Problem: Below are entries; copy exactly the lines from the one with "Часы и трекеры" through the one with "power supply", both included, and leave out the rest.

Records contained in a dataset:

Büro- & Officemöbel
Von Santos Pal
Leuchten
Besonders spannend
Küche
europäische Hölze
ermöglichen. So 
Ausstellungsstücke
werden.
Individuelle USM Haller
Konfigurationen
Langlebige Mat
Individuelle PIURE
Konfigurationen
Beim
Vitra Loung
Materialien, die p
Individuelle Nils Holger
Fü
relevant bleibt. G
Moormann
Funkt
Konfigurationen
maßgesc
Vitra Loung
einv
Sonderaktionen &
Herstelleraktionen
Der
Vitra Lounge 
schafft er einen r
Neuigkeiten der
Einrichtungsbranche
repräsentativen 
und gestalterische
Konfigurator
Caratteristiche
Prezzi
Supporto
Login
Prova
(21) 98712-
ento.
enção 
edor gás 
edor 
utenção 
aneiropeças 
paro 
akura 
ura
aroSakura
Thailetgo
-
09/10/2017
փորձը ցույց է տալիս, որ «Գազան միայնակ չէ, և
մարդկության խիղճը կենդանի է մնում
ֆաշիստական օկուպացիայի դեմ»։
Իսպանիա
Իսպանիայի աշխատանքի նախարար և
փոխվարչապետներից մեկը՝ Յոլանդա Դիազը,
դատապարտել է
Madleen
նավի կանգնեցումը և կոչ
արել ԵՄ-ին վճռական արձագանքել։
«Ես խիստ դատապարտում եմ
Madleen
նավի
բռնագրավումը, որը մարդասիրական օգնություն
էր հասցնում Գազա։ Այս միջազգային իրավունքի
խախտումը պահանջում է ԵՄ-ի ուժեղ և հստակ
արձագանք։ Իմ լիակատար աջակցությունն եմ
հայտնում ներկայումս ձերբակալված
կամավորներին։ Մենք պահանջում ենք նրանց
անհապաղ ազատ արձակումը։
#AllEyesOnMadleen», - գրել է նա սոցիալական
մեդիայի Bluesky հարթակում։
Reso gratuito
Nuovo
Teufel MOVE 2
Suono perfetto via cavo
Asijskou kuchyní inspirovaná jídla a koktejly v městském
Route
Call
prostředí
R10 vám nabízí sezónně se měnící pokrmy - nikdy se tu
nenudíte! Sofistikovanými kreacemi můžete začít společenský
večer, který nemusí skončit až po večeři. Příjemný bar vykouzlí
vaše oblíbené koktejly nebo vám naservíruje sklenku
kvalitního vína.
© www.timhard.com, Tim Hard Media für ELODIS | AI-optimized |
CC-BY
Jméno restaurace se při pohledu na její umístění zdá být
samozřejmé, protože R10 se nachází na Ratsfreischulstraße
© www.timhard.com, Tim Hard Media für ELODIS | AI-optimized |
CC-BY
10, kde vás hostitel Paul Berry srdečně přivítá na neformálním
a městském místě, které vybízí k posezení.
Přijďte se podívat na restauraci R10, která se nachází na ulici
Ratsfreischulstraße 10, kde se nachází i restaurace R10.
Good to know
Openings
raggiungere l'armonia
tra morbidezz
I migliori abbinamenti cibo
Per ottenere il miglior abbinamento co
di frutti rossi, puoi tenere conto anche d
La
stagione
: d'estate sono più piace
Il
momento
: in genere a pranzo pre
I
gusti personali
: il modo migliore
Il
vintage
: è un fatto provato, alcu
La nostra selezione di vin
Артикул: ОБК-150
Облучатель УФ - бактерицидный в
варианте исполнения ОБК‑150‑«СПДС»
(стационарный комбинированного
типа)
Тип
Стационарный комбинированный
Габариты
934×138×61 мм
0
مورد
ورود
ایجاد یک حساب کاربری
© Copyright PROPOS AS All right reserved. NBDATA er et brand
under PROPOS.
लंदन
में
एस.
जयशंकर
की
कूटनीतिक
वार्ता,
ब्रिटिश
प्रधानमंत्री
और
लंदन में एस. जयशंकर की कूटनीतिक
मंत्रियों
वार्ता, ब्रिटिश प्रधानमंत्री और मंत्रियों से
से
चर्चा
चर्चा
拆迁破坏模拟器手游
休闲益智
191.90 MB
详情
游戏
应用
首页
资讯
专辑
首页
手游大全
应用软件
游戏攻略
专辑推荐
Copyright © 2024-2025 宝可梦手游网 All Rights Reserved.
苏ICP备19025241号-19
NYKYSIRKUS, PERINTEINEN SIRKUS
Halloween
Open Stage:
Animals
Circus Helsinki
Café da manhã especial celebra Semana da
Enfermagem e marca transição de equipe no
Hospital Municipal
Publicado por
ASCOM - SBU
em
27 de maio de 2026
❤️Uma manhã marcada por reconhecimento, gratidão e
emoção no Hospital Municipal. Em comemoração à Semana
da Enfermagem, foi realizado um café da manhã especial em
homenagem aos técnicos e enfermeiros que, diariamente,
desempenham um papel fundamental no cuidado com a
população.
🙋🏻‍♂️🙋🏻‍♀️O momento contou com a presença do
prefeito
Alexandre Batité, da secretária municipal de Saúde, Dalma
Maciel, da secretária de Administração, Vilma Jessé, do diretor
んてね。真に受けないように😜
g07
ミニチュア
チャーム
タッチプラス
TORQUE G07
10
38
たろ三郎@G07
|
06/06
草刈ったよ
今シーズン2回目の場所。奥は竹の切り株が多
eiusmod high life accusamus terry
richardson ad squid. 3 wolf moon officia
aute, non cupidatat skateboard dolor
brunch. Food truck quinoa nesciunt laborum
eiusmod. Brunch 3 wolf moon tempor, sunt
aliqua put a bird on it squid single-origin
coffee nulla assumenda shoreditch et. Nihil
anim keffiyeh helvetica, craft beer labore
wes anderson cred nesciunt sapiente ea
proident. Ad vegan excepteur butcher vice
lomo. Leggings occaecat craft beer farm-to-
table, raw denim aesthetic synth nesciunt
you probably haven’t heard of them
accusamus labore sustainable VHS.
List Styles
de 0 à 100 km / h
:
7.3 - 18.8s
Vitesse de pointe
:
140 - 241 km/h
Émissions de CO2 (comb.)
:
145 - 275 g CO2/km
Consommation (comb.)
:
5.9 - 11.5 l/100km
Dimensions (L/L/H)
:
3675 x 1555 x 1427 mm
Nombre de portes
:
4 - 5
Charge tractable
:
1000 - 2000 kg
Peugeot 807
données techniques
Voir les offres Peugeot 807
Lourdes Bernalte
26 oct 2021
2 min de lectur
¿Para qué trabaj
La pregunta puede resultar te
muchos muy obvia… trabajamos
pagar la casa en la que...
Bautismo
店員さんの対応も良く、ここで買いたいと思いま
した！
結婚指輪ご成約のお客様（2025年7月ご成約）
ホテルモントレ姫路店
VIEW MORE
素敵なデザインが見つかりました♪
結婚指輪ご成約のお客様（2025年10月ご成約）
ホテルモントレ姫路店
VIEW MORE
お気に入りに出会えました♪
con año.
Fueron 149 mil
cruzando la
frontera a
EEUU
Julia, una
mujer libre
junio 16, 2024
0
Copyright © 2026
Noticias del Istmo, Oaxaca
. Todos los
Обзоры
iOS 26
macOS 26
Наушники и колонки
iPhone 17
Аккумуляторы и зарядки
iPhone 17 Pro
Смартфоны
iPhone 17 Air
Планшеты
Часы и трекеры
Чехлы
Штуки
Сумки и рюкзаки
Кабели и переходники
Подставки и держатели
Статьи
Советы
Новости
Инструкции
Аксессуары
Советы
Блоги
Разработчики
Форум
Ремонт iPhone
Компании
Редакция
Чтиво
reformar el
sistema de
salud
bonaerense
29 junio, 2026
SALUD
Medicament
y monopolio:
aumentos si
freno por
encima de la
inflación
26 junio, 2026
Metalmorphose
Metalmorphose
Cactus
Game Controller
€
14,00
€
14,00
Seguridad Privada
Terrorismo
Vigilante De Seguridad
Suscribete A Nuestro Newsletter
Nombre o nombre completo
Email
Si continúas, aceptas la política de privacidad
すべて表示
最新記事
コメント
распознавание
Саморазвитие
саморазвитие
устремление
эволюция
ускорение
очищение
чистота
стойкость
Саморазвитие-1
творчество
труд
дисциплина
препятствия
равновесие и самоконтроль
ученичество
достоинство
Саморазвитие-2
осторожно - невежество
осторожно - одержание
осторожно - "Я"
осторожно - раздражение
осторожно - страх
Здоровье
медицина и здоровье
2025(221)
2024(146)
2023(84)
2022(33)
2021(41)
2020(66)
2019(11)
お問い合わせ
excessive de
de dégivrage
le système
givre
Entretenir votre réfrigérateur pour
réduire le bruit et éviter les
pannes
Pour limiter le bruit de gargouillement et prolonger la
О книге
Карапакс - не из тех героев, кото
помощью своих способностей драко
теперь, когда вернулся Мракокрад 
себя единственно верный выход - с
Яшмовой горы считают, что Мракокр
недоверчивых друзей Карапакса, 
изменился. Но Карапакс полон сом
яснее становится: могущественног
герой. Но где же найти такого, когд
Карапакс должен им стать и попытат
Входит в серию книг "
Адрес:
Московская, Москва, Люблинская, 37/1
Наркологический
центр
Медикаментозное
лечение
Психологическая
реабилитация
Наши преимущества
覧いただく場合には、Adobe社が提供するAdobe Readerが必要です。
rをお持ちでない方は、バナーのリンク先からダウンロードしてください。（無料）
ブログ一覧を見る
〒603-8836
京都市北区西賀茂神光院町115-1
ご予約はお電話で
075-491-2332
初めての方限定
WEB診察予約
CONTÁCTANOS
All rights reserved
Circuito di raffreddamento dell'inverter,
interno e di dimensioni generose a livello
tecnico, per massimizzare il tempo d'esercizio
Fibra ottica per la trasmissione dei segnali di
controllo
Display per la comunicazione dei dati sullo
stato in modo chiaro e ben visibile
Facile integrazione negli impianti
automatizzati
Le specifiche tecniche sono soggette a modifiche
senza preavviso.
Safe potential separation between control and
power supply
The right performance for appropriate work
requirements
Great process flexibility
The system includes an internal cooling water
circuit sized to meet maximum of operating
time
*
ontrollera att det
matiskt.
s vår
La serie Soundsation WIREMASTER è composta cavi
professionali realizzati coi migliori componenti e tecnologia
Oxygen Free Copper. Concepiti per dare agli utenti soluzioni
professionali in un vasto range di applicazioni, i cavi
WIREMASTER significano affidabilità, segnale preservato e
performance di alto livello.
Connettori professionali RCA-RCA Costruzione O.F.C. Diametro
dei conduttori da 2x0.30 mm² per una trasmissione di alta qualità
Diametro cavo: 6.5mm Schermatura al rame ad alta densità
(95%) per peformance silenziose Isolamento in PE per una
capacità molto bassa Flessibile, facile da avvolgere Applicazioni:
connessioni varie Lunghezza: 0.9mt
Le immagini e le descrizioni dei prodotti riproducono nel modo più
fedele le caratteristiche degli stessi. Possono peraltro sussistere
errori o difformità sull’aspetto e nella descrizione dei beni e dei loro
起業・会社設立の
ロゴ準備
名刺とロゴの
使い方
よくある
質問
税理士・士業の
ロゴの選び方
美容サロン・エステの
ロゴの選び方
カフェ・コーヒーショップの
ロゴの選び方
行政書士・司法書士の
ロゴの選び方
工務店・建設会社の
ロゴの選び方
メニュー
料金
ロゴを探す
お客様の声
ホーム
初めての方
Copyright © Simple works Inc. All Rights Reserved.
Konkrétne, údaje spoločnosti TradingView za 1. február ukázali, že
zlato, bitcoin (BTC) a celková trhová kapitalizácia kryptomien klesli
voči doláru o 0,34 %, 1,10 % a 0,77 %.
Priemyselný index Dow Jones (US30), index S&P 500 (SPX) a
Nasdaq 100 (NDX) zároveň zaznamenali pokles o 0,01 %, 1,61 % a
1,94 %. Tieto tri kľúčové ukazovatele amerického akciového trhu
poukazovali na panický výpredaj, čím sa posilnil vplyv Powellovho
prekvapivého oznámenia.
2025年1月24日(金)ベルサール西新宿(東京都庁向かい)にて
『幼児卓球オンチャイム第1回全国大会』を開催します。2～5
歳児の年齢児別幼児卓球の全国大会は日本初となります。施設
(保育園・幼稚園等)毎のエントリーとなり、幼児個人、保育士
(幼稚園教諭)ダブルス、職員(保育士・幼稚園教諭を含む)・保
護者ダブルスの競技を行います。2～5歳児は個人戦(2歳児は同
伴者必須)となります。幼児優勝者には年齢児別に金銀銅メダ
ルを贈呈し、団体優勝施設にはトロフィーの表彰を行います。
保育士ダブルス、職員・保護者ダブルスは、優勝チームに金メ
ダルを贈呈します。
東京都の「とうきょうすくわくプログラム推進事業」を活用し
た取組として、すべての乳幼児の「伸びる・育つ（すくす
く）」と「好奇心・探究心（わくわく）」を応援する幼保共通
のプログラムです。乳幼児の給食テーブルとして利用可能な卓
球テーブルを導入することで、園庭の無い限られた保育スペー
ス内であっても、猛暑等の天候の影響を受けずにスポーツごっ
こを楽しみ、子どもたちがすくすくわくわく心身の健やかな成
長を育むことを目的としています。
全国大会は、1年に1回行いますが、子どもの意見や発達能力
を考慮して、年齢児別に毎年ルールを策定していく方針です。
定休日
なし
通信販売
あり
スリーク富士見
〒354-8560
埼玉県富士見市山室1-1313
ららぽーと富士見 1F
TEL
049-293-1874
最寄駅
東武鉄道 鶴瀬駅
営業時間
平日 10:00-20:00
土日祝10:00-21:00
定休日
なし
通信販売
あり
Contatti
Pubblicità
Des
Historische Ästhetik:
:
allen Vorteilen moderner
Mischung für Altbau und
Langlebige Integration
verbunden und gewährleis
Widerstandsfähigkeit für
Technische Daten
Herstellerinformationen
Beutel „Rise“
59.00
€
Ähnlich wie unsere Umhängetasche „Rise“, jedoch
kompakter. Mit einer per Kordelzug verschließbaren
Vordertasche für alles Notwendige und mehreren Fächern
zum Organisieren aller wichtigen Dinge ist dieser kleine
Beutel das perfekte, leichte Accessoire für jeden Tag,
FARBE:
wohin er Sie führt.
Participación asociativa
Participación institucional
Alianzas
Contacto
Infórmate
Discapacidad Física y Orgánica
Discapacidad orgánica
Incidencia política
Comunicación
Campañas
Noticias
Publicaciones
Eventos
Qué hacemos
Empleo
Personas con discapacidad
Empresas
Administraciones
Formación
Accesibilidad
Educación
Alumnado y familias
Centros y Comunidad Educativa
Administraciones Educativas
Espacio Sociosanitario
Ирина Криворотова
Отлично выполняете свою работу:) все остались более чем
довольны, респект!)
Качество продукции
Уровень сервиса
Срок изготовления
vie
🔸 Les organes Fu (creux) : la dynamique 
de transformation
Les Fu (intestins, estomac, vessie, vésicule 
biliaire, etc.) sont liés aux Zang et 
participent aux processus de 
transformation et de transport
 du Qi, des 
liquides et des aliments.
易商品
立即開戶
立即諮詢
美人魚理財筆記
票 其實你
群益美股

Task result:
Часы и трекеры
Чехлы
Штуки
Сумки и рюкзаки
Кабели и переходники
Подставки и держатели
Статьи
Советы
Новости
Инструкции
Аксессуары
Советы
Блоги
Разработчики
Форум
Ремонт iPhone
Компании
Редакция
Чтиво
reformar el
sistema de
salud
bonaerense
29 junio, 2026
SALUD
Medicament
y monopolio:
aumentos si
freno por
encima de la
inflación
26 junio, 2026
Metalmorphose
Metalmorphose
Cactus
Game Controller
€
14,00
€
14,00
Seguridad Privada
Terrorismo
Vigilante De Seguridad
Suscribete A Nuestro Newsletter
Nombre o nombre completo
Email
Si continúas, aceptas la política de privacidad
すべて表示
最新記事
コメント
распознавание
Саморазвитие
саморазвитие
устремление
эволюция
ускорение
очищение
чистота
стойкость
Саморазвитие-1
творчество
труд
дисциплина
препятствия
равновесие и самоконтроль
ученичество
достоинство
Саморазвитие-2
осторожно - невежество
осторожно - одержание
осторожно - "Я"
осторожно - раздражение
осторожно - страх
Здоровье
медицина и здоровье
2025(221)
2024(146)
2023(84)
2022(33)
2021(41)
2020(66)
2019(11)
お問い合わせ
excessive de
de dégivrage
le système
givre
Entretenir votre réfrigérateur pour
réduire le bruit et éviter les
pannes
Pour limiter le bruit de gargouillement et prolonger la
О книге
Карапакс - не из тех героев, кото
помощью своих способностей драко
теперь, когда вернулся Мракокрад 
себя единственно верный выход - с
Яшмовой горы считают, что Мракокр
недоверчивых друзей Карапакса, 
изменился. Но Карапакс полон сом
яснее становится: могущественног
герой. Но где же найти такого, когд
Карапакс должен им стать и попытат
Входит в серию книг "
Адрес:
Московская, Москва, Люблинская, 37/1
Наркологический
центр
Медикаментозное
лечение
Психологическая
реабилитация
Наши преимущества
覧いただく場合には、Adobe社が提供するAdobe Readerが必要です。
rをお持ちでない方は、バナーのリンク先からダウンロードしてください。（無料）
ブログ一覧を見る
〒603-8836
京都市北区西賀茂神光院町115-1
ご予約はお電話で
075-491-2332
初めての方限定
WEB診察予約
CONTÁCTANOS
All rights reserved
Circuito di raffreddamento dell'inverter,
interno e di dimensioni generose a livello
tecnico, per massimizzare il tempo d'esercizio
Fibra ottica per la trasmissione dei segnali di
controllo
Display per la comunicazione dei dati sullo
stato in modo chiaro e ben visibile
Facile integrazione negli impianti
automatizzati
Le specifiche tecniche sono soggette a modifiche
senza preavviso.
Safe potential separation between control and
power supply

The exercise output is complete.